→ **Task statement**:
Below this line is the material. Write out only its lines from the one containing "eční tento pátek." through the one containing "e na Vysočině", both kept, exactly.
---------- Records for this task ----------
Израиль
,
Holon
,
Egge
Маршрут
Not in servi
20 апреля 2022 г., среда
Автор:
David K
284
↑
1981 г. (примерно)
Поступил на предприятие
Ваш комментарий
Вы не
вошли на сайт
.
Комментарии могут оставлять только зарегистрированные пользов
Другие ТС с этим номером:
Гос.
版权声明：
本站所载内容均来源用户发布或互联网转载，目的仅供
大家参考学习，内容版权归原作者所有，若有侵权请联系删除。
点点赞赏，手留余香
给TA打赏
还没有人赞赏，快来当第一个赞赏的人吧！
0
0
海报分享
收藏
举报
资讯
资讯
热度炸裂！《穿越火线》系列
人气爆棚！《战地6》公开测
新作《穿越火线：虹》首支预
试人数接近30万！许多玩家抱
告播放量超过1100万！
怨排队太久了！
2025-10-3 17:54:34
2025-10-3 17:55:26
----------
---------- Records for this task ----------
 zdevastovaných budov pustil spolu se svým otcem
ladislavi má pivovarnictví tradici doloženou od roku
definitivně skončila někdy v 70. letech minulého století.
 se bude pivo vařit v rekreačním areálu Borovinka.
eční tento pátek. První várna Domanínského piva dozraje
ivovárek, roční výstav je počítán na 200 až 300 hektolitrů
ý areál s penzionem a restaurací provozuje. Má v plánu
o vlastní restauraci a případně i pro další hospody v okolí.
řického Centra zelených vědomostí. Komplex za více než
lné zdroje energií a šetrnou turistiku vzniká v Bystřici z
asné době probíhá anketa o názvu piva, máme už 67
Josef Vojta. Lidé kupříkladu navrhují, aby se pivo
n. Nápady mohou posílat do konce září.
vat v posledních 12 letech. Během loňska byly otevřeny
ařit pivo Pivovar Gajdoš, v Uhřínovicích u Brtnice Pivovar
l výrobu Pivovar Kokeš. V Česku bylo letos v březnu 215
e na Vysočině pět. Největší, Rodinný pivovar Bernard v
----------
→ **Answer space**:
eční tento pátek. První várna Domanínského piva dozraje
ivovárek, roční výstav je počítán na 200 až 300 hektolitrů
ý areál s penzionem a restaurací provozuje. Má v plánu
o vlastní restauraci a případně i pro další hospody v okolí.
řického Centra zelených vědomostí. Komplex za více než
lné zdroje energií a šetrnou turistiku vzniká v Bystřici z
asné době probíhá anketa o názvu piva, máme už 67
Josef Vojta. Lidé kupříkladu navrhují, aby se pivo
n. Nápady mohou posílat do konce září.
vat v posledních 12 letech. Během loňska byly otevřeny
ařit pivo Pivovar Gajdoš, v Uhřínovicích u Brtnice Pivovar
l výrobu Pivovar Kokeš. V Česku bylo letos v březnu 215
e na Vysočině pět. Největší, Rodinný pivovar Bernard v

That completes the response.